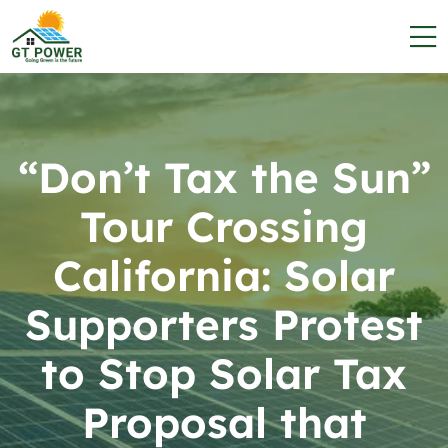
“Don’t Tax the Sun”
Tour Crossing
California: Solar
Supporters Protest
to Stop Solar Tax
Proposal that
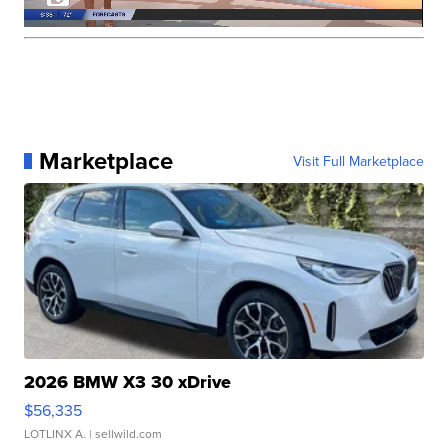
Marketplace
Visit Full Marketplace
2026 BMW X3 30 xDrive
$56,335
LOTLINX A.
| sellwild.com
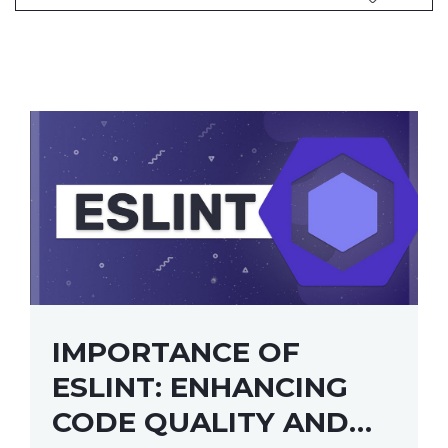
IMPORTANCE OF
ESLINT: ENHANCING
CODE QUALITY AND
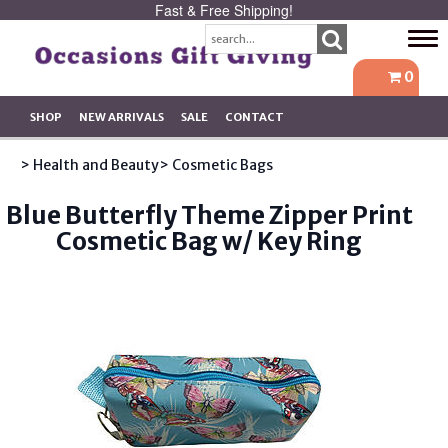
Fast & Free Shipping!
Tog
navi
0
SHOP
NEW ARRIVALS
SALE
CONTACT
> Health and Beauty
> Cosmetic Bags
Blue Butterfly Theme Zipper Print
Cosmetic Bag w/ Key Ring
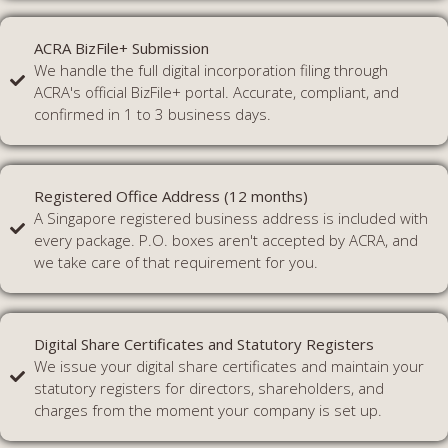
ACRA BizFile+ Submission
We handle the full digital incorporation filing through
ACRA's official BizFile+ portal. Accurate, compliant, and
confirmed in 1 to 3 business days.
Registered Office Address (12 months)
A Singapore registered business address is included with
every package. P.O. boxes aren't accepted by ACRA, and
we take care of that requirement for you.
Digital Share Certificates and Statutory Registers
We issue your digital share certificates and maintain your
statutory registers for directors, shareholders, and
charges from the moment your company is set up.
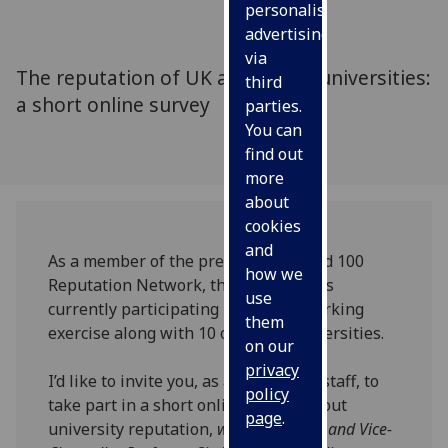
personalised
advertising
via
The reputation of UK and global universities:
third
a short online survey
parties.
You can
find out
more
about
cookies
and
As a member of the prestigious World 100
how we
Reputation Network, the University is
use
currently participating in a benchmarking
them
exercise along with 10 other UK universities.
on our
privacy
I’d like to invite you, as a member of staff, to
policy
take part in a short online survey about
page
.
university reputation,
writes Principal and Vice-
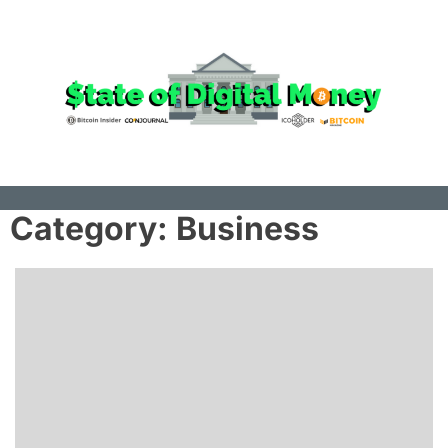
Skip
to
the
content
Category:
Business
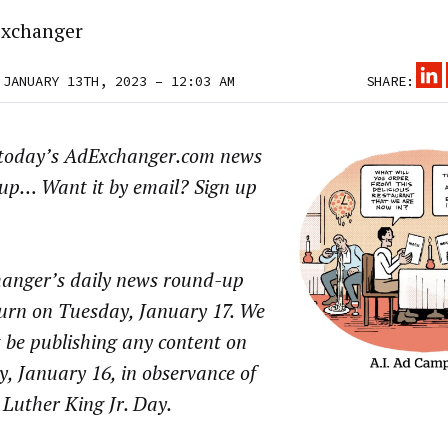
xchanger
 JANUARY 13TH, 2023 – 12:03 AM
SHARE:
 today’s AdExchanger.com news
up… Want it by email? Sign up
anger’s daily news round-up
turn on Tuesday, January 17. We
t be publishing any content on
, January 16, in observance of
Luther King Jr. Day.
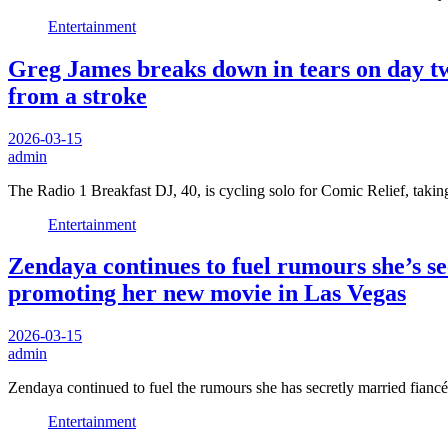
Entertainment
Greg James breaks down in tears on day tw
from a stroke
2026-03-15
admin
The Radio 1 Breakfast DJ, 40, is cycling solo for Comic Relief, ta
Entertainment
Zendaya continues to fuel rumours she’s s
promoting her new movie in Las Vegas
2026-03-15
admin
Zendaya continued to fuel the rumours she has secretly married fi
Entertainment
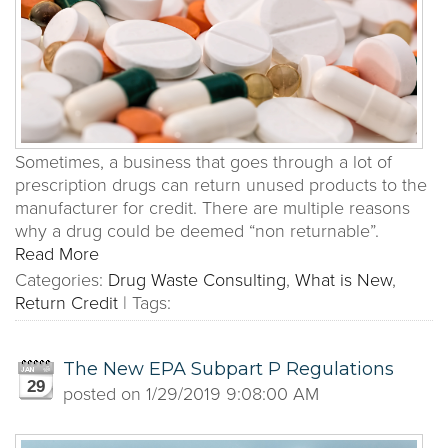
Sometimes, a business that goes through a lot of
prescription drugs can return unused products to the
manufacturer for credit. There are multiple reasons
why a drug could be deemed “non returnable”.
Read More
Categories:
Drug Waste Consulting
,
What is New
,
Return Credit
|
Tags:
The New EPA Subpart P Regulations
29
posted on
1/29/2019 9:08:00 AM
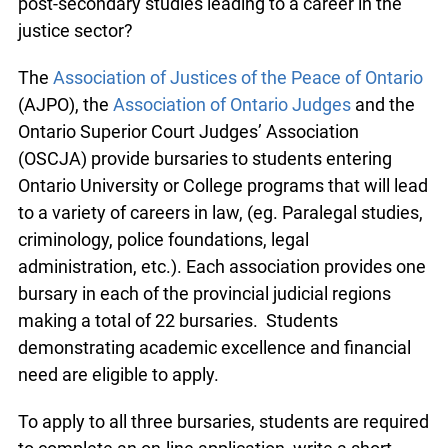
post-secondary studies leading to a career in the
justice sector?
The
Association of Justices of the Peace of Ontario
(AJPO), the
Association of Ontario Judges
and the
Ontario Superior Court Judges’ Association
(OSCJA) provide bursaries to students entering
Ontario University or College programs that will lead
to a variety of careers in law, (eg. Paralegal studies,
criminology, police foundations, legal
administration, etc.). Each association provides one
bursary in each of the provincial judicial regions
making a total of 22 bursaries. Students
demonstrating academic excellence and financial
need are eligible to apply.
To apply to all three bursaries, students are required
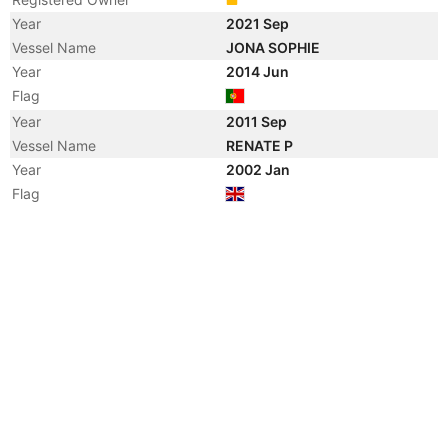
Year
2021 Sep
Vessel Name
JONA SOPHIE
Year
2014 Jun
Flag
Year
2011 Sep
Vessel Name
RENATE P
Year
2002 Jan
Flag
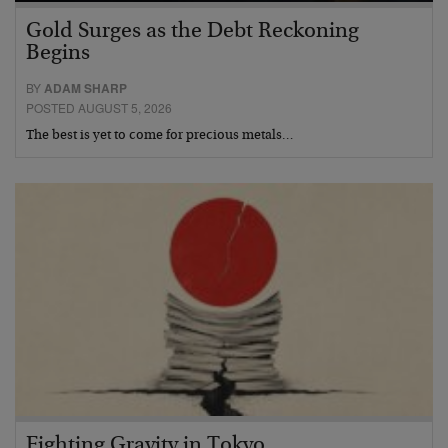
Gold Surges as the Debt Reckoning
Begins
BY
ADAM SHARP
POSTED AUGUST 5, 2026
The best is yet to come for precious metals…
Fighting Gravity in Tokyo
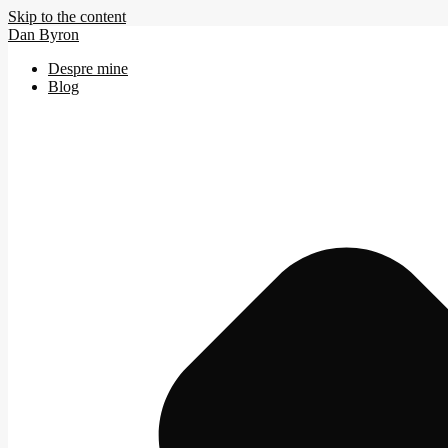
Skip to the content
Dan Byron
Despre mine
Blog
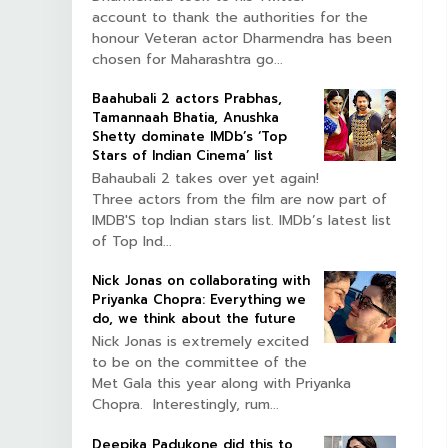
account to thank the authorities for the
honour Veteran actor Dharmendra has been
chosen for Maharashtra go...
Baahubali 2 actors Prabhas,
Tamannaah Bhatia, Anushka
Shetty dominate IMDb’s ‘Top
Stars of Indian Cinema’ list
Bahaubali 2 takes over yet again!
Three actors from the film are now part of
IMDB'S top Indian stars list. IMDb’s latest list
of Top Ind...
Nick Jonas on collaborating with
Priyanka Chopra: Everything we
do, we think about the future
Nick Jonas is extremely excited
to be on the committee of the
Met Gala this year along with Priyanka
Chopra. Interestingly, rum...
Deepika Padukone did this to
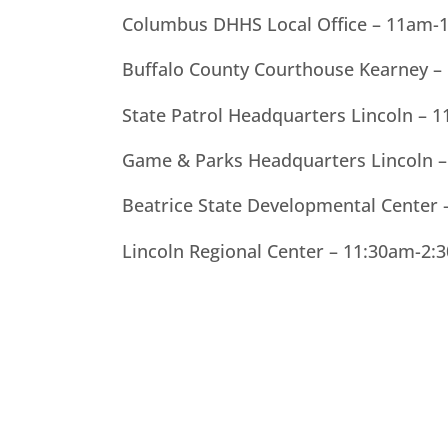
Columbus DHHS Local Office – 11am-
Buffalo County Courthouse Kearney 
State Patrol Headquarters Lincoln –
Game & Parks Headquarters Lincoln –
Beatrice State Developmental Cente
Lincoln Regional Center – 11:30am-2:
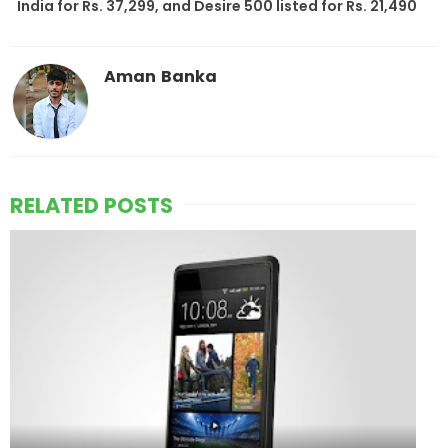
India for Rs. 37,299, and Desire 500 listed for Rs. 21,490
Aman Banka
RELATED POSTS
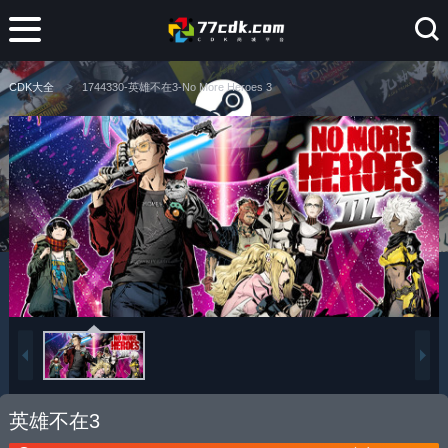
CDK大全
1744330-英雄不在3-No More Heroes 3
英雄不在3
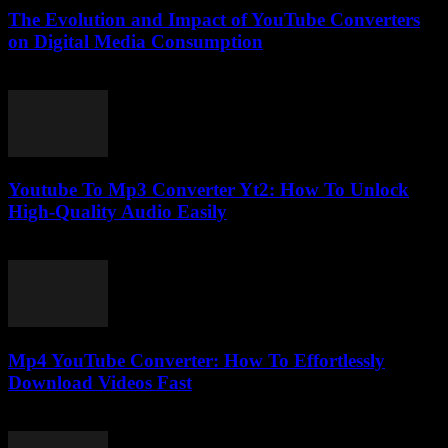
The Evolution and Impact of YouTube Converters
on Digital Media Consumption
February 19, 2026
Youtube To Mp3 Converter Yt2: How To Unlock
High-Quality Audio Easily
July 25, 2025
Mp4 YouTube Converter: How To Effortlessly
Download Videos Fast
July 29, 2025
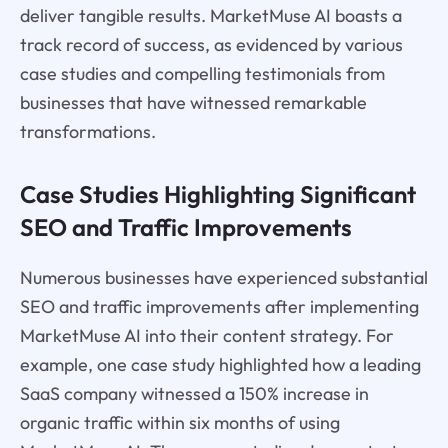
deliver tangible results. MarketMuse AI boasts a
track record of success, as evidenced by various
case studies and compelling testimonials from
businesses that have witnessed remarkable
transformations.
Case Studies Highlighting Significant
SEO and Traffic Improvements
Numerous businesses have experienced substantial
SEO and traffic improvements after implementing
MarketMuse AI into their content strategy. For
example, one case study highlighted how a leading
SaaS company witnessed a 150% increase in
organic traffic within six months of using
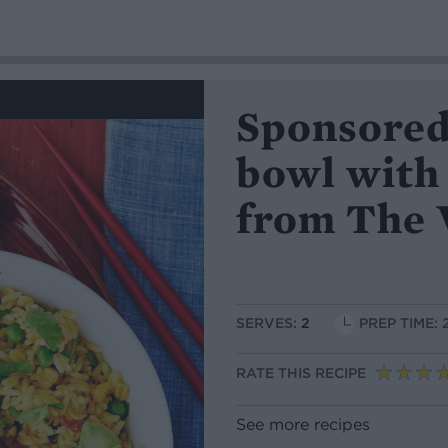
Sponsored
bowl with
from The 
SERVES:
2
PREP TIME: 
RATE THIS RECIPE
See more recipes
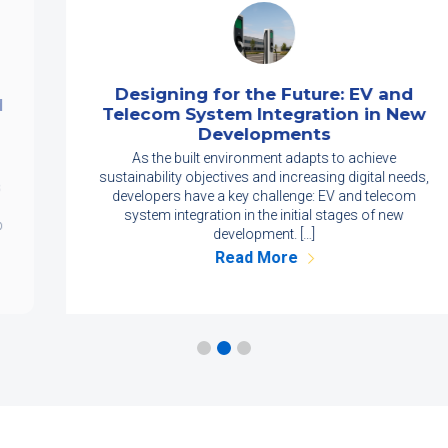
Designing for the Future: EV and
Telecom System Integration in New
Developments
As the built environment adapts to achieve
sustainability objectives and increasing digital needs,
developers have a key challenge: EV and telecom
system integration in the initial stages of new
development. […]
Read More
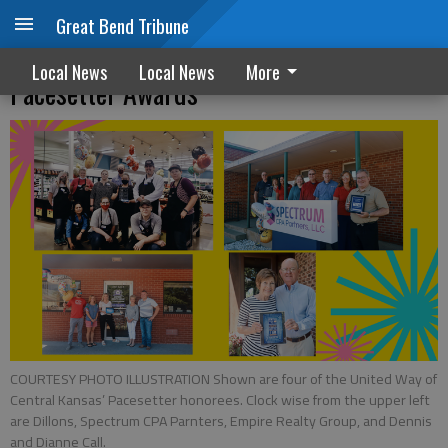
Great Bend Tribune
United Way of Central Kansas announces
Local News
Local News
More
Pacesetter Awards
COURTESY PHOTO ILLUSTRATION Shown are four of the United Way of
Central Kansas’ Pacesetter honorees. Clock wise from the upper left
are Dillons, Spectrum CPA Parnters, Empire Realty Group, and Dennis
and Dianne Call.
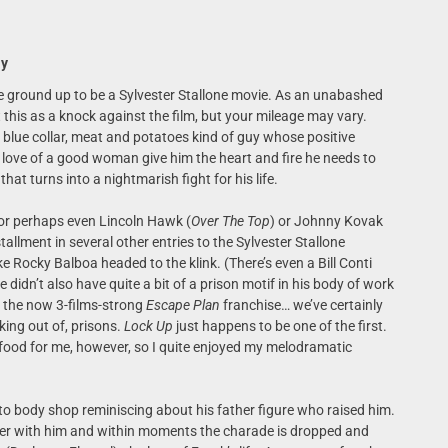
ay
e ground up to be a Sylvester Stallone movie. As an unabashed
t this as a knock against the film, but your mileage may vary.
, blue collar, meat and potatoes kind of guy whose positive
d love of a good woman give him the heart and fire he needs to
at turns into a nightmarish fight for his life.
or perhaps even Lincoln Hawk (
Over The Top
) or Johnny Kovak
allment in several other entries to the Sylvester Stallone
ike Rocky Balboa headed to the klink. (There’s even a Bill Conti
e didn’t also have quite a bit of a prison motif in his body of work
o the now 3-films-strong
Escape Plan
franchise… we’ve certainly
king out of, prisons.
Lock Up
just happens to be one of the first.
 food for me, however, so I quite enjoyed my melodramatic
uto body shop reminiscing about his father figure who raised him.
er with him and within moments the charade is dropped and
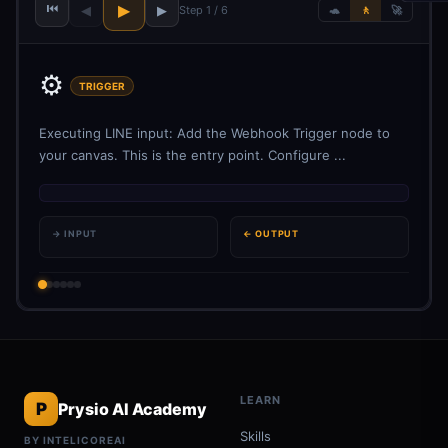
⏮
▶
◀
▶
Step 1 / 6
🐢
🚶
🚀
⚙️
TRIGGER
Executing LINE input: Add the Webhook Trigger node to
your canvas. This is the entry point. Configure ...
→ INPUT
← OUTPUT
LEARN
P
Prysio AI Academy
Skills
BY INTELICOREAI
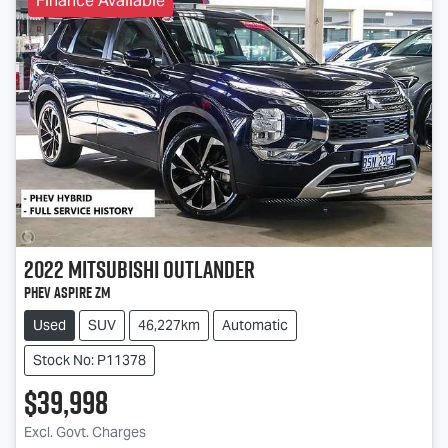
Finance Available
2022
Mitsubishi
Outlander
PHEV Aspire ZM
Used
SUV
46,227km
Automatic
Stock No: P11378
$39,998
Excl. Govt. Charges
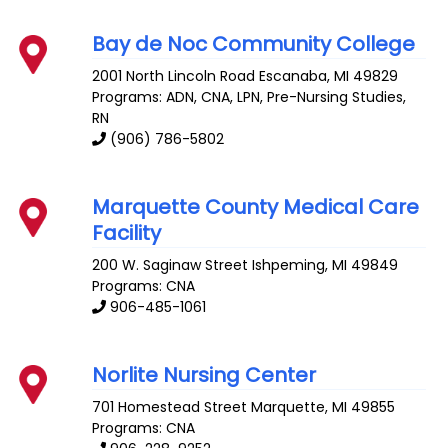
Bay de Noc Community College
2001 North Lincoln Road
Escanaba
,
MI
49829
Programs: ADN, CNA, LPN, Pre-Nursing Studies,
RN
(906) 786-5802
Marquette County Medical Care
Facility
200 W. Saginaw Street
Ishpeming
,
MI
49849
Programs: CNA
906-485-1061
Norlite Nursing Center
701 Homestead Street
Marquette
,
MI
49855
Programs: CNA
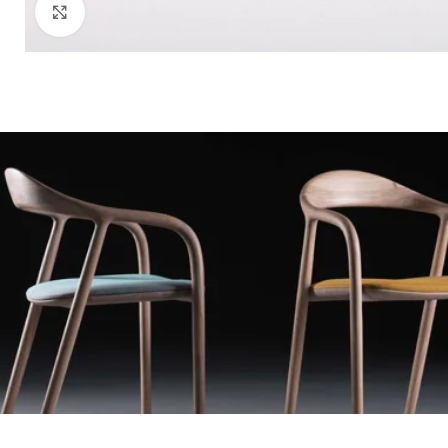
Click to enlarge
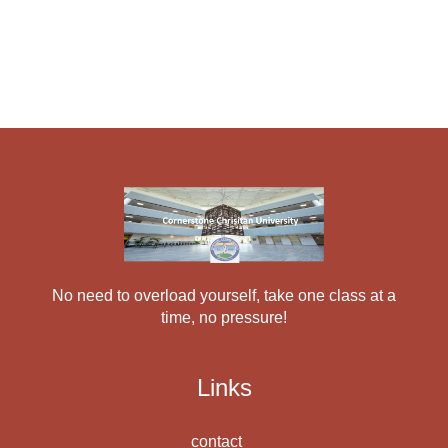
No need to overload yourself, take one class at a
time, no pressure!
Links
contact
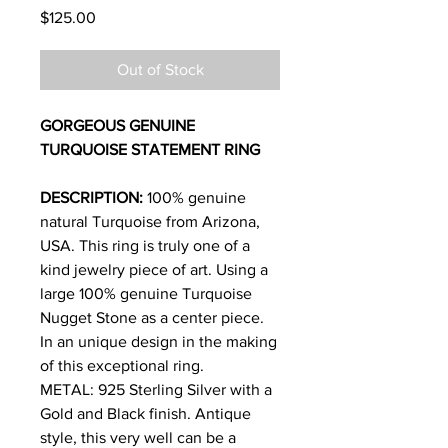
Price
$125.00
Out of Stock
GORGEOUS GENUINE
TURQUOISE STATEMENT RING
DESCRIPTION:
100% genuine
natural Turquoise from Arizona,
USA. This ring is truly one of a
kind jewelry piece of art. Using a
large 100% genuine Turquoise
Nugget Stone as a center piece.
In an unique design in the making
of this exceptional ring.
METAL: 925 Sterling Silver with a
Gold and Black finish. Antique
style, this very well can be a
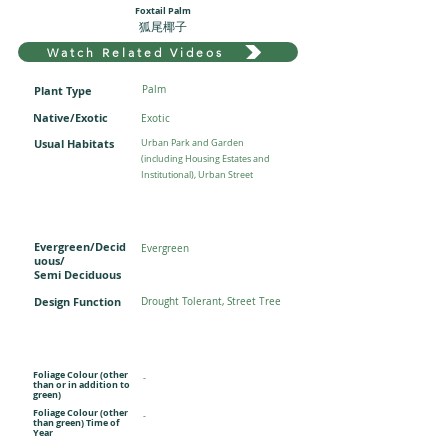
Foxtail Palm
狐尾椰子
Watch Related Videos
Plant Type
Palm
Native/Exotic
Exotic
Usual Habitats
Urban Park and Garden
(including Housing Estates and
Institutional), Urban Street
Evergreen/Decid
Evergreen
uous/
Semi Deciduous
Design Function
Drought Tolerant, Street Tree
Foliage Colour (other
-
than or in addition to
green)
Foliage Colour (other
-
than green) Time of
Year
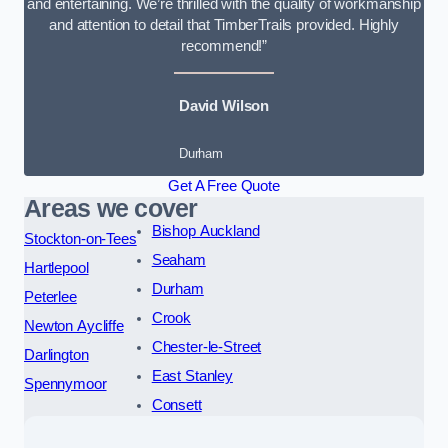
and entertaining. We’re thrilled with the quality of workmanship
and attention to detail that TimberTrails provided. Highly
recommend!”
David Wilson
Durham
Get A Free Quote
Areas we cover
Bishop Auckland
Stockton-on-Tees
Seaham
Hartlepool
Durham
Peterlee
Crook
Newton Aycliffe
Chester-le-Street
Darlington
East Stanley
Spennymoor
Consett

──────

- PROBLEM TO SOLVE:
Check each line above for the string "MarketMuse", then copy the ones that have it.

- TASK RESPONSE:
deliver tangible results. MarketMuse AI boasts a
MarketMuse AI into their content strategy. For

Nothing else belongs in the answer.